Shedding Some Light on Panel Conditioning: Trends in Response Behavior and Data Quality in a National Probability Panel
- We looked for evidence of panel conditioning—defined as changes in behavior or attitudes due to repeated exposure to surveys—among members of the SSRS Opinion Panel, a nationally representative probability panel of U.S. adults.
- We saw some evidence of conditioning with respect to survey-taking behavior itself, but these effects were largely benign or positive—for example, panelists who take more surveys become slightly less likely to use mobile devices, and slightly more satisfied with their experience on the Panel.
- We did not see strong evidence of conditioning effects with respect to substantive outcomes such as partisanship, ideology, or voter registration status, though more research is needed with a wider range of outcomes.
Assessing the Performance of Probabilistic Likely Voter Models in the 2024 Election
- Probabilistic likely voter models, trained on the voter file, predicted turnout to the 2024 election with a high degree of accuracy.
- In states with significant polling error, the error seems to have been driven primarily by nonresponse—specifically, lower response rates among voters modeled to have a moderate probability of supporting Trump—rather than likely voter modeling.
- In election polls that use registration-based samples, it may be possible to reduce polling error by calibrating to voter-file-based benchmarks for the interaction between modeled turnout probability and modeled vote preference.
The Effectiveness of Custom Calibration in Combining Mixed-Probability Samples
- Thoughtful weighting procedures are needed when combining probability and non-probability based samples to consider factors beyond demographics
- Adjustments using Encipher, based on non-demographic calibration, can provide stable estimates for small populations
- Estimates are similar to other probability-only sources

POSTER: Understanding Uninsured Respondents: Insights from State Health Surveys in Oregon, Minnesota, and Massachusetts
- The incidence of uninsured is higher on a prepaid cell phone frame than an address-based sample (ABS) frame.
- Within the ABS frame, the incidence of uninsured is higher among those using the inbound telephone mode than those completing on the web.
- Although demographic trends in uninsurance rates are fairly consistent across states, there are important differences in orders of magnitude that are worthy of attention when planning sample designs.

POSTER: Penny for your thoughts?

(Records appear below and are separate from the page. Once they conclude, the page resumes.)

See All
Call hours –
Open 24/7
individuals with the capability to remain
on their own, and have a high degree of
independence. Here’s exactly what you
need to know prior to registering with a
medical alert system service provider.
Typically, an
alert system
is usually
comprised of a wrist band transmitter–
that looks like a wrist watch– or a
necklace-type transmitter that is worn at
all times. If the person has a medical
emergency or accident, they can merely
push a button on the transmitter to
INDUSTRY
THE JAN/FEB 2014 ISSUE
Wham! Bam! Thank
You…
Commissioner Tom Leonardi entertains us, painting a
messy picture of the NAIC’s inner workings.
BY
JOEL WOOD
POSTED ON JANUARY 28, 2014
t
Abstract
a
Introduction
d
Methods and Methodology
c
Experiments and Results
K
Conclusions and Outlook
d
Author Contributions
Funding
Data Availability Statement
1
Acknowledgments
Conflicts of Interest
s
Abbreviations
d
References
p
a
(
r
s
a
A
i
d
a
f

Incentive Structure and Unexpected Changes to ABS Yield during the Oregon Health Insurance Survey
- Between the 2023 and 2024 cycles of OHIS, SSRS had to switch from a $1 visible cash pre-incentive to a $10 conditional post-incentive. Despite this change, which we anticipated would hurt survey yield in 2024, we actually saw a dramatic improvement in the amount of completes yielded per piece of sample.
- While there was no experimental data to analyze, a process analysis showed that other than the change in incentive structure, there were no other major changes made to the survey processes or protocol that could account for this change.

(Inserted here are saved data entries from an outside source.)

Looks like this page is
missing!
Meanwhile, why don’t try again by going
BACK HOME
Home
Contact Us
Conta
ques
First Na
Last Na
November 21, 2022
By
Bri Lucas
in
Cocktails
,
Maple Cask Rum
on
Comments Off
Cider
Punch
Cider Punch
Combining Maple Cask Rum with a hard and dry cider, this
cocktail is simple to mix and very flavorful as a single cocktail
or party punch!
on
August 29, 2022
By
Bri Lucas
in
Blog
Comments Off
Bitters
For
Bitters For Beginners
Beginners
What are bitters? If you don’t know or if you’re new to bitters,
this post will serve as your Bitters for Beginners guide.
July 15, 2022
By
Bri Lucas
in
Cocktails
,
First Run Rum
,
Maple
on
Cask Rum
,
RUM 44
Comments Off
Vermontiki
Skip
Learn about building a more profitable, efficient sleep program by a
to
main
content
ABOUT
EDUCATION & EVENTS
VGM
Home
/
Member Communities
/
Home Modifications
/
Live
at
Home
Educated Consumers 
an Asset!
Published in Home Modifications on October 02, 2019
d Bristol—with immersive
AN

A descriptive analysis of the demographic and geographic data showed that the improved responsiveness did not alter the distribution of important demographic or regional traits in the data. - While we can’t say for certain that the incentive changes were involved in the yield change, we suspect they are related and call for replication in a controlled experiment, potentially paying attention to survey region if done outside of Oregon.